### What you should do
For each line of the listing below that contains the string "bullet", copy the line.

### Data for the task
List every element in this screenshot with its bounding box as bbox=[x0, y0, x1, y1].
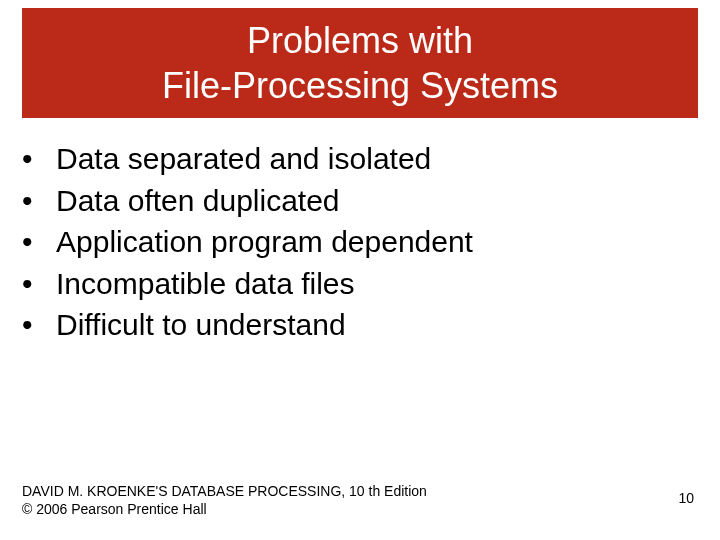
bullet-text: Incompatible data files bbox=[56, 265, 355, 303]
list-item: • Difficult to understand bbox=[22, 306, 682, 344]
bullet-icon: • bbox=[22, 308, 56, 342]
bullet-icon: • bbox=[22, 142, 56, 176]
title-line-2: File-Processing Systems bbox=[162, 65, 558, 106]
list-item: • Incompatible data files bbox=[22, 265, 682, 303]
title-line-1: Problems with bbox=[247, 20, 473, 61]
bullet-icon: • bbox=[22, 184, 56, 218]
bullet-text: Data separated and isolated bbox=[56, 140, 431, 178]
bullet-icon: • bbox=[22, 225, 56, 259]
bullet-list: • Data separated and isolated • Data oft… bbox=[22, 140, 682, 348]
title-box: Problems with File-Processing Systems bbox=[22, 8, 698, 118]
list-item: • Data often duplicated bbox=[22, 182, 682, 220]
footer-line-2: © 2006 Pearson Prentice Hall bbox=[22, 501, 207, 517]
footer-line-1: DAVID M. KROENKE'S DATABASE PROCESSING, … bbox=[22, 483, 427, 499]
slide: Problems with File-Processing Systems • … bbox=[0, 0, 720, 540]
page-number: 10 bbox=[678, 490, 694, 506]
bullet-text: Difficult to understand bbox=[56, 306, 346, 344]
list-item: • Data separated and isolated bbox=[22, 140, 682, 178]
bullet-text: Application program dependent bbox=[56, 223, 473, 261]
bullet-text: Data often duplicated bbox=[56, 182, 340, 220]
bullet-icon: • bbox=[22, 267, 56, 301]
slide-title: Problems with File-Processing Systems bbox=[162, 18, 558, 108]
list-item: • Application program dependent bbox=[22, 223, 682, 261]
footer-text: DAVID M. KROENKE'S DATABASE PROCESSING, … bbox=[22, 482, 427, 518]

==

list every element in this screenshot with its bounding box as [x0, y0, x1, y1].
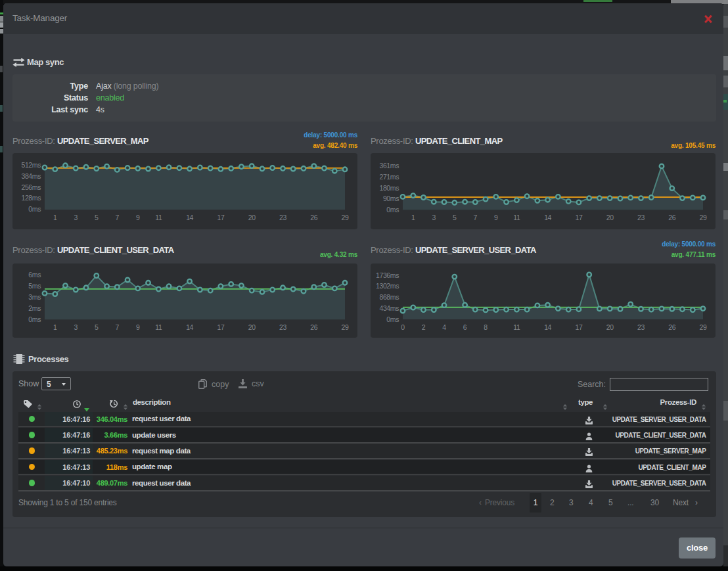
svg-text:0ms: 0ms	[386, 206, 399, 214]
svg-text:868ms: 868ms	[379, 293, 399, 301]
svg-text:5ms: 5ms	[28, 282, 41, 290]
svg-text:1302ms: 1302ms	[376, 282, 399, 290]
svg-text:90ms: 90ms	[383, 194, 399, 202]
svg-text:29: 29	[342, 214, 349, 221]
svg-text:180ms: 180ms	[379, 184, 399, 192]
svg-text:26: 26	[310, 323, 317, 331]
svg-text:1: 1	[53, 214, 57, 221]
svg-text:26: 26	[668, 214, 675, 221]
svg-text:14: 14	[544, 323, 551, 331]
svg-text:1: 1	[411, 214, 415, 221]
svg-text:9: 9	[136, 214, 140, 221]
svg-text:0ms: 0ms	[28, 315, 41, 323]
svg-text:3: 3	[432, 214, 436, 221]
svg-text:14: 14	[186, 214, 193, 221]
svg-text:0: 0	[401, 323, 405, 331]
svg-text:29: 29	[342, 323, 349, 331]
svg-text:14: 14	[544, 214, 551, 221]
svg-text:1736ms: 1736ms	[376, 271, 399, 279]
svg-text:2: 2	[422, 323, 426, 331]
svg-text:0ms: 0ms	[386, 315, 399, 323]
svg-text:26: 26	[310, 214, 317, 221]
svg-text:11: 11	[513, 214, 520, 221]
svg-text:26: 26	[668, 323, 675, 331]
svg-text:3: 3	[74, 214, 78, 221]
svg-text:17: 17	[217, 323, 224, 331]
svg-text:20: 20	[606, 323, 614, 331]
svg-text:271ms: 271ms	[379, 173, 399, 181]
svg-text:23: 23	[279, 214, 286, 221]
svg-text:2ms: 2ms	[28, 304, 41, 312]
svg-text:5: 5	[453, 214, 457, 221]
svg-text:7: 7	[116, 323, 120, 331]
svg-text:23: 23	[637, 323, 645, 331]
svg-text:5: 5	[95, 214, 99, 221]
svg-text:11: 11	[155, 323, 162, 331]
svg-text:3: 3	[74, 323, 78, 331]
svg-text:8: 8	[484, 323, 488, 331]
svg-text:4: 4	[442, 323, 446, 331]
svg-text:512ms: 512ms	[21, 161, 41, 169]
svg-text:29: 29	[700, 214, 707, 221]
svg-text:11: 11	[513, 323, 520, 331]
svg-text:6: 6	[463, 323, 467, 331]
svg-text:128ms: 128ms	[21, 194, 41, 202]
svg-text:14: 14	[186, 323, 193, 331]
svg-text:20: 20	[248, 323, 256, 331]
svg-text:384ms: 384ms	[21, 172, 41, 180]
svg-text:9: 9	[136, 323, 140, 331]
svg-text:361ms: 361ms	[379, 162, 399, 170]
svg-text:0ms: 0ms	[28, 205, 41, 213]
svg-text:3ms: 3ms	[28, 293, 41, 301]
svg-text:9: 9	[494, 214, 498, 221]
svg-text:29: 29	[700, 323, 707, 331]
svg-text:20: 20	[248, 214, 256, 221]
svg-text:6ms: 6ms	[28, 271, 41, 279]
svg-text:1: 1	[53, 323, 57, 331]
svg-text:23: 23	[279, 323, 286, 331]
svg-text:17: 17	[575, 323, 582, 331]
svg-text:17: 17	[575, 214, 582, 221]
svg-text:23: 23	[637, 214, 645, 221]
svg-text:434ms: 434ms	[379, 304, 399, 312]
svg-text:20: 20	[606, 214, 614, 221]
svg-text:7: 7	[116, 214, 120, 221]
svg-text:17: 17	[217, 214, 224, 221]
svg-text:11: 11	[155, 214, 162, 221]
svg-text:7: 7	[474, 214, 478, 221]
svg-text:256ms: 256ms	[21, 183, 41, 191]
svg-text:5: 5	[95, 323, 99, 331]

### Task answer
bullet-text: Incompatible data files bbox=[56, 265, 355, 303]
bullet-icon: • bbox=[22, 308, 56, 342]
bullet-icon: • bbox=[22, 142, 56, 176]
bullet-icon: • bbox=[22, 184, 56, 218]
bullet-text: Data separated and isolated bbox=[56, 140, 431, 178]
bullet-icon: • bbox=[22, 225, 56, 259]
bullet-list: • Data separated and isolated • Data oft… bbox=[22, 140, 682, 348]
bullet-text: Difficult to understand bbox=[56, 306, 346, 344]
bullet-text: Application program dependent bbox=[56, 223, 473, 261]
bullet-text: Data often duplicated bbox=[56, 182, 340, 220]
bullet-icon: • bbox=[22, 267, 56, 301]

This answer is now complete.